Friday, 29 February 2008

Cheese tasting

Whilst shopping the other day I noticed that Sainsbury's had a larger then usual selection of Cheddar, from different parts of Scotland. So, I thought it might be interesting to buy a selection and have a 'cheese tasting' session in the office at work.

I bought three different cheeses to start with: Rowan Glen mature cheddar (A), Isle of Bute mature coloured cheddar (B) and Orkney mature Scottish island cheddar (C). Here's a picture of the three cheeses:
After some discussion, we found the Isle of Bute cheddar to be very mild, while the Rowan Glen had a nice, creamy texture. The Orkney cheddar had quite a different texture, more waxy then the other two. In terms of taste, the Isle of Bute and the Rowan Glen were both quite similar. The Orkney cheddar had quite a distinctive flavour. Overall, the votes were as follows:

Rowan Glen: 3
Isle of Bute: 1
Orkney: 2

So, the Rowan Glen was the winner by a small margin.

Sunday, 17 February 2008

Pig farming

It was with some dismay that I read an article in the Friday edition of the Scotsman which outlined the possible future (or lack of) for pig farming in Scotland. According to the article, there were 70,000 breeding sows in Scotland in the mid-1990s and this has now been reduced to only 45,000. It seems that the problem is the rising cost of animal feed, while the cost of the bacon on the supermarket shelves hasn't changed. The article puts this into context with the example of a 12 acre farm which has to buy about 100 tonnes of barley a month to feed just over 300 pigs. This time last year, the cost was around £80 per tonne, but that has now risen to £174 per tonne.

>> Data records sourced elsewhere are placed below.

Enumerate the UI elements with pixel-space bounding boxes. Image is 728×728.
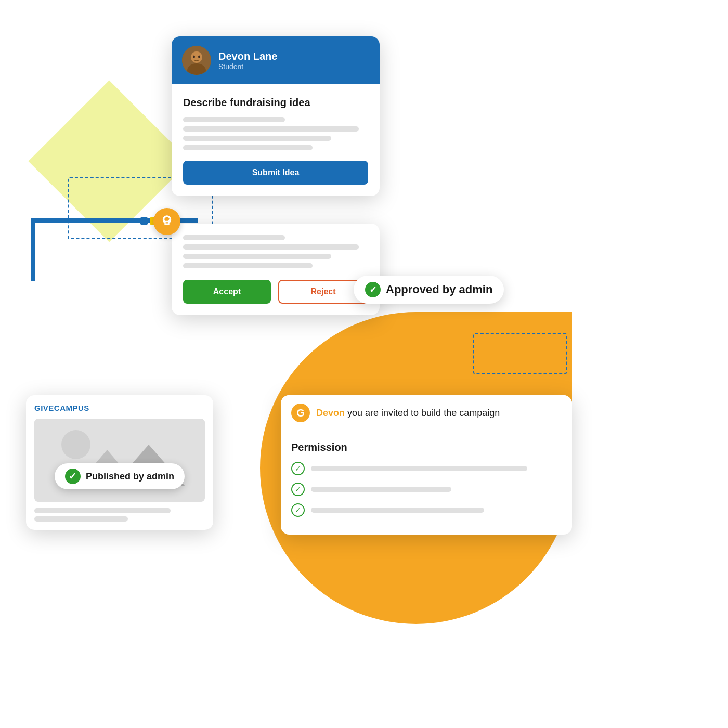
givecampus-g-icon: G	[291, 404, 310, 422]
permission-title: Permission	[291, 441, 562, 453]
invite-suffix: you are invited to build the campaign	[345, 408, 500, 418]
permission-item-3: ✓	[291, 503, 562, 517]
pub-line-1	[34, 508, 171, 513]
placeholder-line-4	[183, 145, 313, 150]
review-card: Accept Reject	[172, 224, 380, 315]
blue-line-vertical	[31, 218, 35, 281]
published-badge: ✓ Published by admin	[55, 463, 185, 489]
pub-line-2	[34, 516, 128, 522]
approved-check-icon: ✓	[365, 282, 381, 297]
permission-item-2: ✓	[291, 483, 562, 496]
g-letter: G	[296, 407, 305, 419]
svg-rect-6	[34, 419, 205, 502]
invite-body: Permission ✓ ✓ ✓	[281, 431, 572, 535]
placeholder-line-2	[183, 126, 359, 132]
published-text: Published by admin	[86, 471, 174, 482]
review-line-2	[183, 244, 359, 250]
permission-line-1	[311, 466, 527, 471]
placeholder-line-3	[183, 136, 331, 141]
svg-point-5	[198, 56, 200, 58]
invite-name: Devon	[316, 408, 345, 418]
approved-text: Approved by admin	[386, 283, 492, 296]
card-body: Describe fundraising idea Submit Idea	[172, 84, 380, 196]
svg-point-4	[193, 56, 195, 58]
avatar	[182, 46, 211, 75]
permission-line-3	[311, 508, 484, 513]
review-line-3	[183, 254, 331, 259]
accept-button[interactable]: Accept	[183, 280, 271, 304]
published-card-lines	[34, 508, 205, 522]
dashed-connector-2	[473, 333, 567, 374]
user-info: Devon Lane Student	[218, 50, 277, 71]
card-header: Devon Lane Student	[172, 36, 380, 84]
published-check-icon: ✓	[65, 469, 81, 484]
lightbulb-icon	[153, 208, 180, 235]
permission-check-icon-3: ✓	[291, 503, 305, 517]
placeholder-text-lines	[183, 117, 368, 150]
approved-badge: ✓ Approved by admin	[354, 276, 504, 304]
permission-item-1: ✓	[291, 462, 562, 475]
review-line-1	[183, 235, 285, 240]
card-image: ✓ Published by admin	[34, 419, 205, 502]
permission-check-icon-1: ✓	[291, 462, 305, 475]
placeholder-line-1	[183, 117, 285, 122]
invite-message: Devon you are invited to build the campa…	[316, 408, 500, 419]
review-placeholder-lines	[183, 235, 368, 268]
givecampus-logo: GIVECAMPUS	[34, 404, 205, 412]
submit-idea-button[interactable]: Submit Idea	[183, 161, 368, 185]
published-card: GIVECAMPUS ✓ Published by admin	[26, 395, 213, 530]
invite-card: G Devon you are invited to build the cam…	[281, 395, 572, 535]
review-line-4	[183, 263, 313, 268]
invite-header: G Devon you are invited to build the cam…	[281, 395, 572, 431]
review-actions: Accept Reject	[183, 280, 368, 304]
submit-idea-card: Devon Lane Student Describe fundraising …	[172, 36, 380, 196]
card-title: Describe fundraising idea	[183, 97, 368, 109]
user-name: Devon Lane	[218, 50, 277, 62]
svg-point-9	[61, 430, 90, 459]
user-role: Student	[218, 62, 277, 71]
permission-line-2	[311, 487, 451, 492]
permission-check-icon-2: ✓	[291, 483, 305, 496]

I have commented previously that the predicted rises in food costs due to the increased cost of feeding the animals don't seem to have happened. I am now wondering how much of this is simply because as the costs incurred by the farmers increase, the supermarkets simply squeeze them harder by refusing to pay the extra. According to the article, it has been suggested that if there isn't enough pork produced in the UK, the supermarkets will simply look elsewhere in Europe.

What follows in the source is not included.